Algorithms for Fast Cubic Evaluation

2 July 2025

It's been a while; a lot's happened. I got accepted to Stanford's MS CS program, and I even graduated from there last month. During my last quarter there, I took EE 372: Design Projects in VLSI Systems II. In the iteration of the course I took, Priyanka essentially gave us the source code for MINOTAUR, and asked us to improve it however we saw fit. I mainly focused on improving the vector unit — the part of the accelerator that handles activations, element-wise operations, and other low arithmetic-intensity tasks.

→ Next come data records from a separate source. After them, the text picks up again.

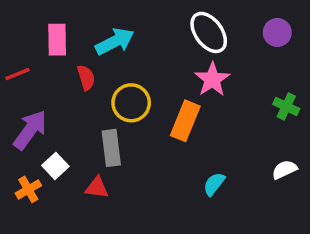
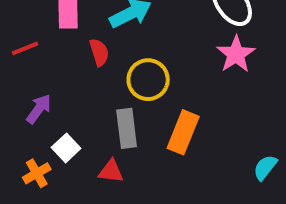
orange rectangle: (185, 121) -> (183, 132), moved
purple arrow: (30, 130) -> (39, 109), size x0.7
cyan semicircle: (214, 184) -> (265, 167), moved

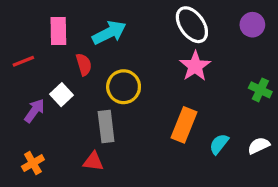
orange rectangle: (183, 132) -> (184, 125), moved
white square: (66, 148) -> (62, 95), moved
cyan semicircle: (265, 167) -> (219, 144), moved

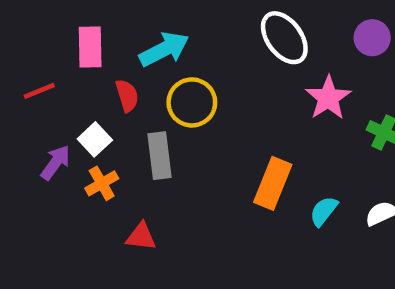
pink star: (195, 66) -> (328, 98), moved
yellow circle: (124, 87) -> (192, 102), moved
gray rectangle: (106, 126) -> (159, 156), moved
orange cross: (33, 163) -> (102, 183), moved

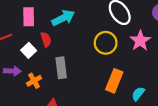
yellow circle: (192, 102) -> (106, 43), moved
white square: (95, 139) -> (29, 50), moved
purple arrow: (55, 163) -> (12, 71), turned 56

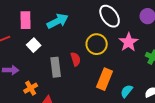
red semicircle: (46, 40) -> (76, 59), moved
white square: (29, 50) -> (34, 45), moved
orange cross: (34, 81) -> (31, 88), moved

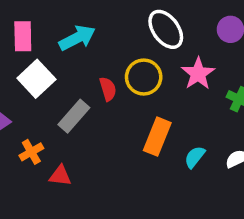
white square: (34, 45) -> (36, 79), size x1.5
red semicircle: (76, 59) -> (108, 89), moved
gray rectangle: (56, 67) -> (74, 116), turned 48

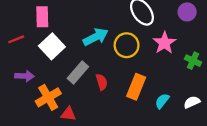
cyan arrow: (77, 38) -> (96, 37), moved
red semicircle: (108, 89) -> (102, 82), moved
orange cross: (31, 152) -> (48, 97), size x1.5

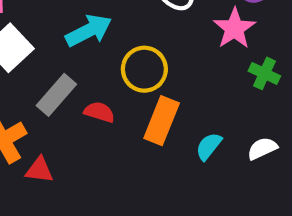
pink star: (165, 43) -> (234, 28), moved
yellow circle: (127, 45) -> (144, 69), moved
red semicircle: (102, 82) -> (99, 112), turned -56

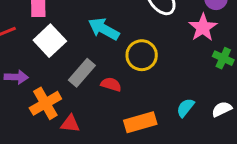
cyan arrow: (89, 31) -> (104, 29), turned -124
orange rectangle: (162, 121) -> (140, 122), moved, turned 52

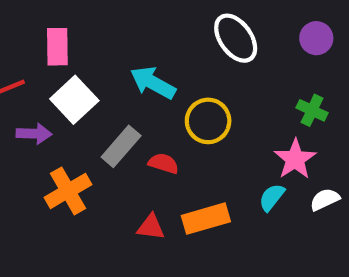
pink star: (203, 28) -> (295, 159), moved
green cross: (223, 58) -> (312, 110), moved
purple arrow: (16, 77) -> (34, 134), moved
red triangle: (70, 124) -> (151, 227), moved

I was not the only one working on the vector unit though. Another group looked at changing the strategy it used to compute activation functions. Ultimately, they settled on piecewise-cubic activations, with programmable coefficients and interval bounds. I interacted with them, and I investigated ways to make the computation of these cubic polynomials more efficient.

Let's say we have some

%% p(x) = c_3 x^3 + c_2 x^2 + c_1 x + c_0. %%

Naïvely implementing this in hardware, by evaluating all the multiplications before computing the additions, gives a relatively poor result. It requires six multipliers and three adders, and its critical path consists of two multipliers and two adders.

flowchart TB
    x3[$$x$$]
    x2[$$x$$]
    x1[$$x$$]

    c0[$$c_0$$]
    c1[$$c_1$$]
    c2[$$c_2$$]
    c3[$$c_3$$]

    c3m0[$$\times$$]
    c3m1[$$\times$$]
    c3m2[$$\times$$]
    c3 --> c3m0
    x3 --> c3m0
    x3 --> c3m1
    x3 --> c3m1
    c3m0 --> c3m2
    c3m1 --> c3m2

    c2m0[$$\times$$]
    c2m1[$$\times$$]
    c2 --> c2m0
    x2 --> c2m0
    c2m0 --> c2m1
    x2 --> c2m1

    c1m0[$$\times$$]
    c1 --> c1m0
    x1 --> c1m0

    a0[$$+$$]
    a1[$$+$$]
    a2[$$+$$]
    c3m2 --> a0
    c2m1 --> a0
    c1m0 --> a1
    c0 --> a1
    a0 --> a2
    a1 --> a2

    a2 --> Output

Data-flow graph of the naïve cubic evaluation algorithm. The @@\times@@ nodes multiply their two inputs, while the @@+@@ nodes add them. Furthermore, the input @@x@@ is duplicated and used in multiple places.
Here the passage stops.